Support Vector Machine (SVM) – The work by Saloni & Toke specifically applied the Support Vector Machine (SVM) model for the task of PD diagnosis. An SVM is a powerful and popular supervised learning algorithm used for classification.

In this context, the goal is to find the best hyperplane. This is the line that maximizes the distance between itself and the nearest data points of each class. These important nearest data points are called support vectors. Data Points: The collection of vocal features from each individual. In this context:
- Classes: 'Parkinsons', which belongs to 1, and 'Healthy control', under group.
- Hyperplane: The decision boundary that the trained model uses to make a classification.
Random Forest- The Random Forest is a machine learning technique that constructs numerous 'trees' (that's where the forest comes from) and makes predictions.
- Ensemble & Bagging: It's based on bagged trees, that is each tree is trained on a distinct random sample of the data.
Comparative Analysis- The focus of this research was a comparative analysis of different methods to find the most effective approach for PD classification from speech. This means that instead of proposing one single model, the authors tested and compared multiple techniques to see which combination performed best.

The comparison included:
- Different Signal Processing Algorithms: The study analyzed various ways to extract features from the raw voice signal before feeding them to a machine learning model. The findings showed that the tunable Q-factor wavelet transform was a better method for effectveness.
- Different Machine Learning Models: The extracted features were likely tested across several classifiers to determine which model worked best with which feature set.
Feature Scaling- This allows scaling the values of numerical attributes such that one attribute does not believe to be more important than another based solely on its scale.

Goal: All features should be on the same footing when it comes to calculating distance in your model (important for example, if you are using things like SVM or k-nearest neighbours).

Methods:

Standardization (Z-Score): Scales the data so that it has mean

0 and variance 1.

Min-Max Scaling: It shrinks the inputs between 0 and 1.
Pipeline Structure (Scikit-learn)- In reality, you chain those steps together in a pipeline and treat that thing like the whole shebang 1 big process to be thrown into 1 final model.

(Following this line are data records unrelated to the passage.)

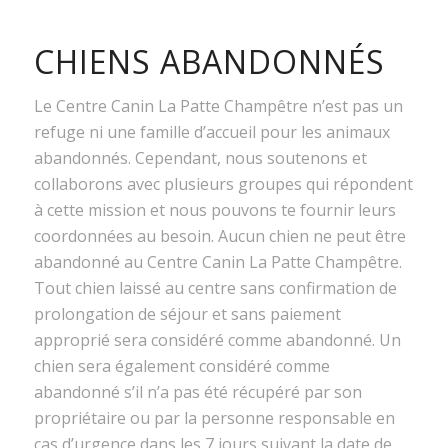
CHIENS ABANDONNÉS
Le Centre Canin La Patte Champêtre n’est pas un
refuge ni une famille d’accueil pour les animaux
abandonnés. Cependant, nous soutenons et
collaborons avec plusieurs groupes qui répondent
à cette mission et nous pouvons te fournir leurs
coordonnées au besoin. Aucun chien ne peut être
abandonné au Centre Canin La Patte Champêtre.
Tout chien laissé au centre sans confirmation de
prolongation de séjour et sans paiement
approprié sera considéré comme abandonné. Un
chien sera également considéré comme
abandonné s’il n’a pas été récupéré par son
propriétaire ou par la personne responsable en
cas d’urgence dans les 7 jours suivant la date de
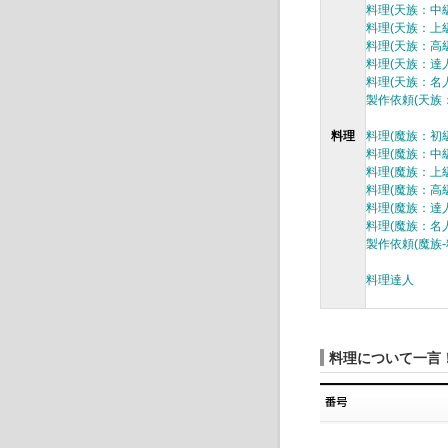
料理(天族：中級
料理(天族：上級
料理(天族：高級
料理(天族：達人
料理(天族：名人
製作依頼(天族
料理
料理(魔族：初級
料理(魔族：中級
料理(魔族：上級
料理(魔族：高級
料理(魔族：達
料理(魔族：名人
製作依頼(魔族-
料理達人
料理について一言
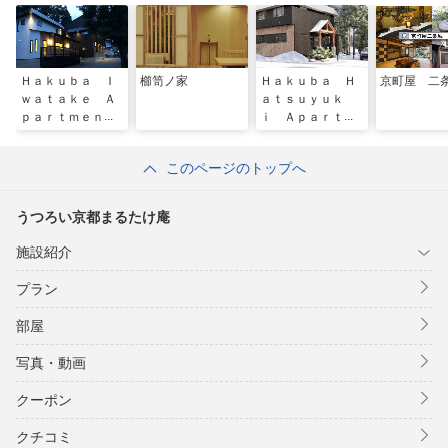
Ｈａｋｕｂａ Ｉ
櫛笥ノ家
Ｈａｋｕｂａ Ｈ
京町屋 二
ｗａｔａｋｅ Ａ
ａｔｓｕｙｕｋ
ｐａｒｔｍｅｎｔ
ｉ Ａｐａｒｔｍ
ｓ
ｅｎｔｓ
このページのトップへ
うつろい京都まるたけ庵
施設紹介
プラン
部屋
写真・動画
クーポン
クチコミ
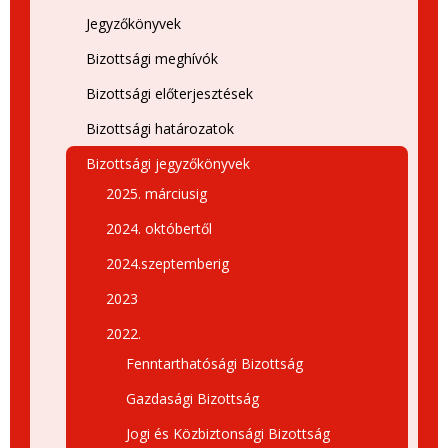
Jegyzőkönyvek
Bizottsági meghívók
Bizottsági előterjesztések
Bizottsági határozatok
Bizottsági jegyzőkönyvek
2025. márciusig
2024. októbertől
2024.szeptemberig
2023
2022.
Fenntarthatósági Bizottság
Gazdasági Bizottság
Jogi és Közbiztonsági Bizottság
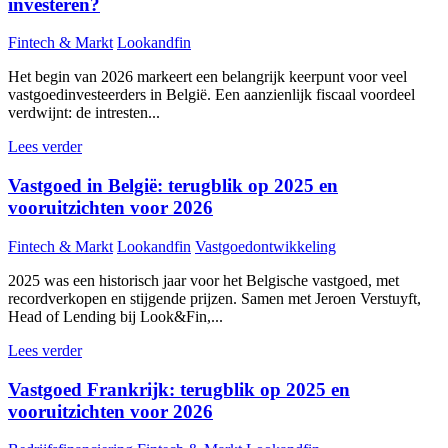
investeren?
Fintech & Markt
Lookandfin
Het begin van 2026 markeert een belangrijk keerpunt voor veel
vastgoedinvesteerders in België. Een aanzienlijk fiscaal voordeel
verdwijnt: de intresten...
Lees verder
Vastgoed in België: terugblik op 2025 en
vooruitzichten voor 2026
Fintech & Markt
Lookandfin
Vastgoedontwikkeling
2025 was een historisch jaar voor het Belgische vastgoed, met
recordverkopen en stijgende prijzen. Samen met Jeroen Verstuyft,
Head of Lending bij Look&Fin,...
Lees verder
Vastgoed Frankrijk: terugblik op 2025 en
vooruitzichten voor 2026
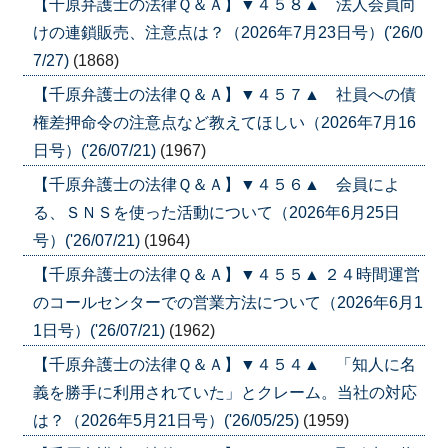
【千原弁護士の法律Ｑ＆Ａ】▼４５８▲ 法人会員向
けの連鎖販売、注意点は？（2026年7月23日号）('26/0
7/27)
(1868)
【千原弁護士の法律Ｑ＆Ａ】▼４５７▲ 社員への債
権差押命令の注意点など教えてほしい（2026年7月16
日号）('26/07/21)
(1967)
【千原弁護士の法律Ｑ＆Ａ】▼４５６▲ 会員によ
る、ＳＮＳを使った活動について（2026年6月25日
号）('26/07/21)
(1964)
【千原弁護士の法律Ｑ＆Ａ】▼４５５▲ ２４時間運営
のコールセンターでの営業方法について（2026年6月1
1日号）('26/07/21)
(1962)
【千原弁護士の法律Ｑ＆Ａ】▼４５４▲ 「知人に名
義を勝手に利用されていた」とクレーム。当社の対応
は？（2026年5月21日号）('26/05/25)
(1959)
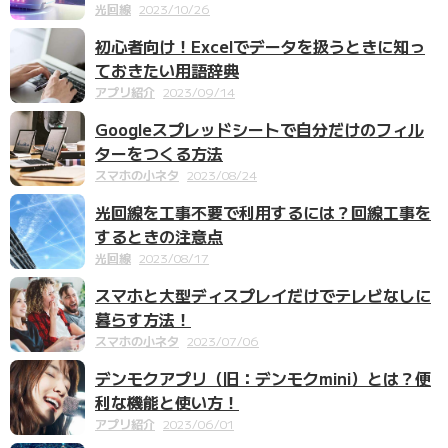
光回線
2023/10/26
初心者向け！Excelでデータを扱うときに知っ
ておきたい用語辞典
アプリ紹介
2023/09/14
Googleスプレッドシートで自分だけのフィル
ターをつくる方法
スマホの小ネタ
2023/08/24
光回線を工事不要で利用するには？回線工事を
するときの注意点
光回線
2023/08/17
スマホと大型ディスプレイだけでテレビなしに
暮らす方法！
スマホの小ネタ
2023/07/06
デンモクアプリ（旧：デンモクmini）とは？便
利な機能と使い方！
アプリ紹介
2023/06/01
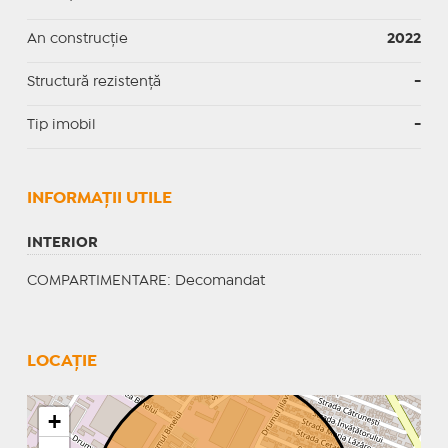
An construcție
2022
Structură rezistență
-
Tip imobil
-
INFORMAŢII UTILE
INTERIOR
COMPARTIMENTARE
: Decomandat
LOCAȚIE
+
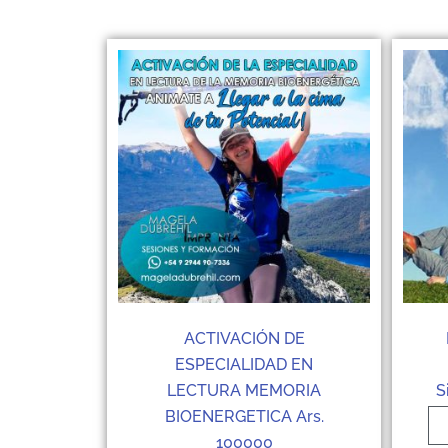
ACTIVACIÓN DE
ESPECIALIDAD EN
LECTURA MEMORIA
S
BIOENERGETICA Ars.
100000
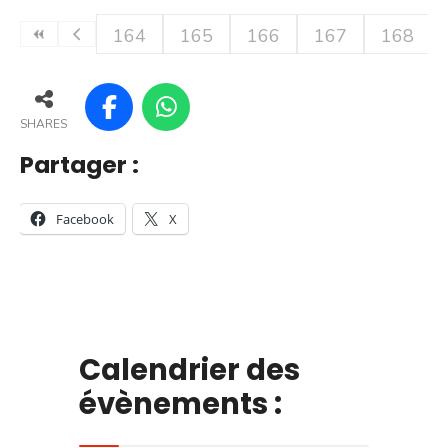
164
165
166
167
168
SHARES
Partager :
Facebook
X
Calendrier des
évènements :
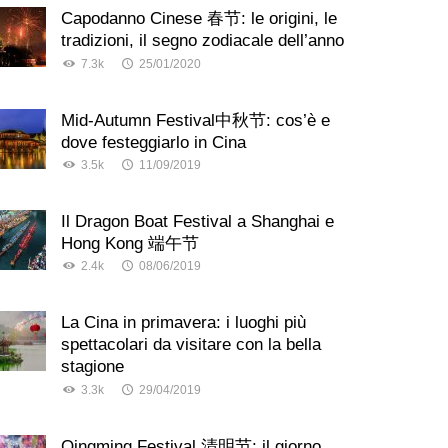
Capodanno Cinese 春节: le origini, le
tradizioni, il segno zodiacale dell’anno
7.3k
25/01/2020
Mid-Autumn Festival中秋节: cos’è e
dove festeggiarlo in Cina
3.5k
11/09/2019
Il Dragon Boat Festival a Shanghai e
Hong Kong 端午节
2.4k
08/06/2019
La Cina in primavera: i luoghi più
spettacolari da visitare con la bella
stagione
3.3k
29/04/2019
Qingming Festival 清明节: il giorno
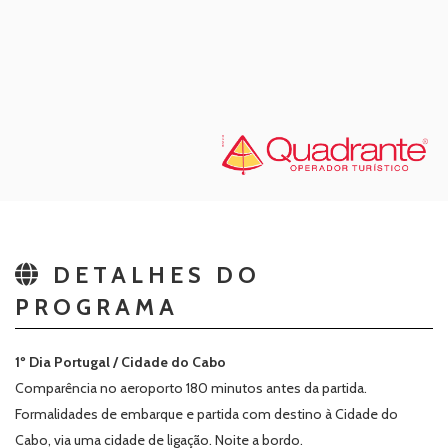
DETALHES DO
PROGRAMA
1º Dia Portugal / Cidade do Cabo
Comparência no aeroporto 180 minutos antes da partida.
Formalidades de embarque e partida com destino à Cidade do
Cabo, via uma cidade de ligação. Noite a bordo.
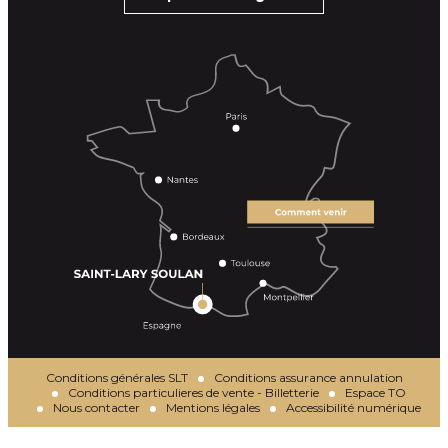
Conditions générales SLT
Conditions assurance annulation
Conditions particulieres de vente - Billetterie
Espace TO
Nous contacter
Mentions légales
Accessibilité numérique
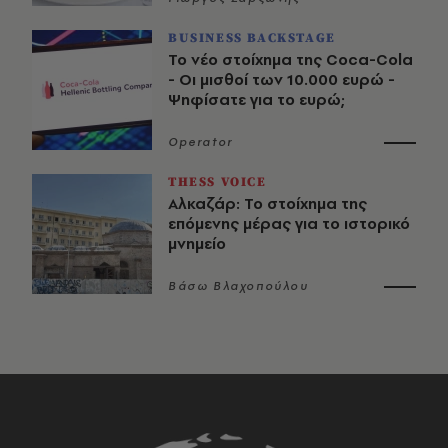
BUSINESS BACKSTAGE
Το νέο στοίχημα της Coca-Cola
- Οι μισθοί των 10.000 ευρώ -
Ψηφίσατε για το ευρώ;
Operator
THESS VOICE
Αλκαζάρ: Το στοίχημα της
επόμενης μέρας για το ιστορικό
μνημείο
Βάσω Βλαχοπούλου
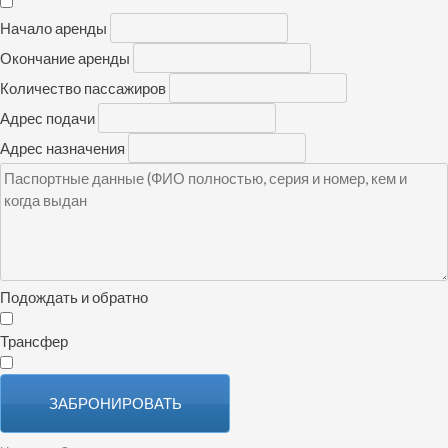
Начало аренды
Окончание аренды
Количество пассажиров
Адрес подачи
Адрес назначения
Подождать и обратно
Трансфер
ЗАБРОНИРОВАТЬ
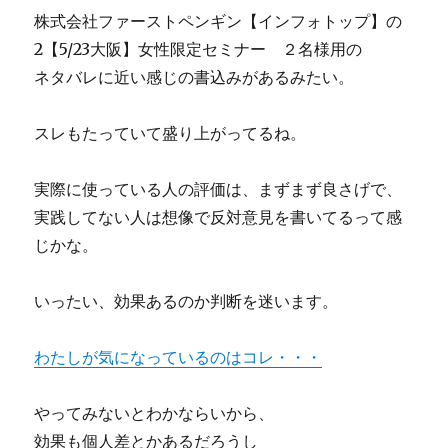
株式会社ファーストペンギン【インフォトップ】の
2【5/23大阪】女性限定セミナー ２名様用の
ネタバレに近い感じの書込みがあるみたい。
スレもたっていて盛り上がってるね。
実際に使っている人の評価は、まずまず良さげで、
実践してない人は想像で反対意見を書いてるって感
じかな。
いったい、効果あるのか判断を迷います。
わたしが気になっているのはコレ・・・
やってみないとわかならいから、
効果も個人差とかあるだろうし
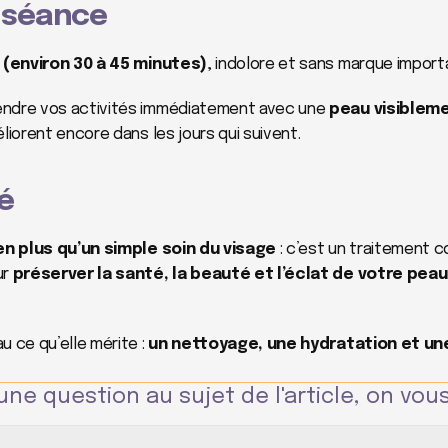
 séance
 (environ 30 à 45 minutes)
, indolore et sans marque import
ndre vos activités immédiatement avec une 
peau visibleme
liorent encore dans les jours qui suivent.
é
en plus qu’un simple soin du visage
 : c’est un traitement c
r 
préserver la santé, la beauté et l’éclat de votre peau
 ce qu’elle mérite : 
un nettoyage, une hydratation et un
une question au sujet de l'article, on vous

Consistency: scale parameters (mean, standard deviation) are computed only from the training data, and then automatically applied to the test both for train/test.

Tools: Tools such as Scikit-learns Pipeline and ColumnTranformer can be used to apply different transformation to different columns (eg., only numeric data is scaled, strings are encoded).
Principal Component Analysis (PCA)- Principal Component Analysis (PCA)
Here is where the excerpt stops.